TACACS+ uses TCP (Transmission Control Protocol) as a Trasnport Protocol. The TCP Port that is used for this protocol is 49.

 

 

TACACS+ provide a separate AAA ( Authentication, Authorization, Accounting). This is not separate in RADIUS. In Radius, Authentication and Authorization is combined. Only Accounting is separate.

 

Terminal Access Controller Access-Control System  uses command logging. We can determine that which user enter which command. This is especially very useful for troubleshooting issues.

 

 

As you know there are different priviledge levels for any user in a system. There are 15 privilege levels used with TACACS+.

 

Terminal Access Controller Access-Control System has three steps messaging. As we have talked about before, it has separate pahases for Authentication , Authorization and Accounting. These pahases are:

• Authentication
• Authorization
• Accounting

 

 

For these phases, request and reply messages are sent between Client and Server. This is the typical mechanism for a Client/Server Protocol.

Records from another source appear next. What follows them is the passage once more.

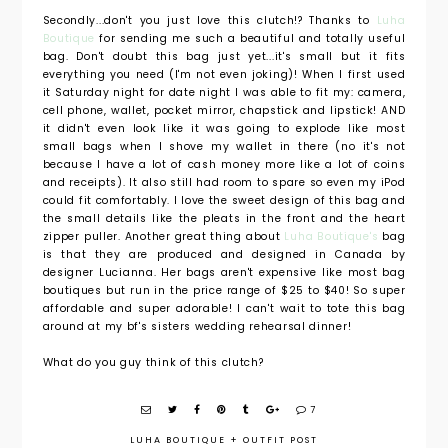
Secondly...don't you just love this clutch!? Thanks to
Luha
Boutique
for sending me such a beautiful and totally useful
bag. Don't doubt this bag just yet...it's small but it fits
everything you need (I'm not even joking)! When I first used
it Saturday night for date night I was able to fit my: camera,
cell phone, wallet, pocket mirror, chapstick and lipstick! AND
it didn't even look like it was going to explode like most
small bags when I shove my wallet in there (no it's not
because I have a lot of cash money more like a lot of coins
and receipts). It also still had room to spare so even my iPod
could fit comfortably. I love the sweet design of this bag and
the small details like the pleats in the front and the heart
zipper puller. Another great thing about
Luha Boutique's
bag
is that they are produced and designed in Canada by
designer Lucianna. Her bags aren't expensive like most bag
boutiques but run in the price range of $25 to $40! So super
affordable and super adorable! I can't wait to tote this bag
around at my bf's sisters wedding rehearsal dinner!
What do you guy think of this clutch?
7
LUHA BOUTIQUE
+
OUTFIT POST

In this article, we have talked about one of the imporant protocols of AAA (Authentication, Authorization, Accounting). If you would like to learn other important AAA Protocol, RADIUS, you can check RADIUS lesson. And you can also learn the similarities and differences of these two protocols on TACACS vs RADIUS lesson.

 

 

---

Frequently Asked Questions

How Does TACACS+ Differ From RADIUS?

RADIUS combines authentication and authorization and primarily secures only the password. While TACACS+ separates authentication, authorization and accounting. This provides more granular control over command permissions and ensures all communication is encrypted, not just the password.

 

---

Which Port Does TACACS+ Use?

TACACS+ uses TCP port 49 for communication between network devices and the AAA server.

 

---

Does TACACS+ Reliable?

Because TACACS+ is TCP-based, it ensures reliable delivery of authentication and authorization messages.

 

---

What are the Three Steps in TACACS+ Cmmunication?

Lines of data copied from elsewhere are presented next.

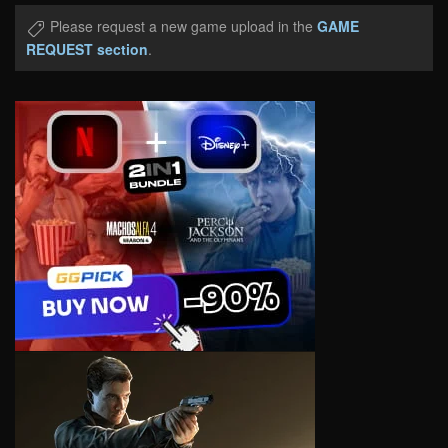
Please request a new game upload in the
GAME
REQUEST section
.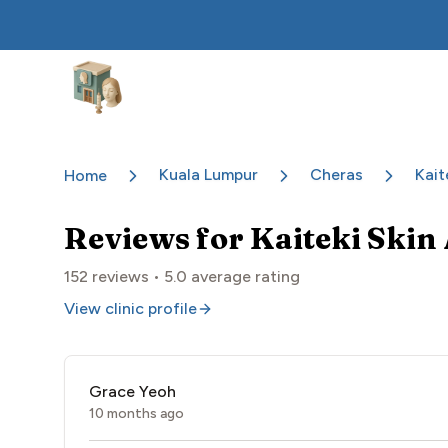
Aesthetic Clinics
Kuala Lumpur
Cheras
Kait
Home
Reviews for
Kaiteki Skin 
152
reviews •
5.0
average rating
View clinic profile
Grace Yeoh
10 months ago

TACACS+ follows a three-step messaging process:

• Authentication: Verify the user’s identity.
• Authorization: Determine what commands or actions the user is allowed to perform.
• Accounting: Record user activity for auditing and monitoring purposes.

 

---

Why Should Network Administrators Use TACACS+?

TACACS+ allows centralized and secure management of network devices, provides role-based access control, encrypts all AAA communications and offers detailed logging for auditing. It is especially useful in large enterprise networks where multiple administrators manage critical devices.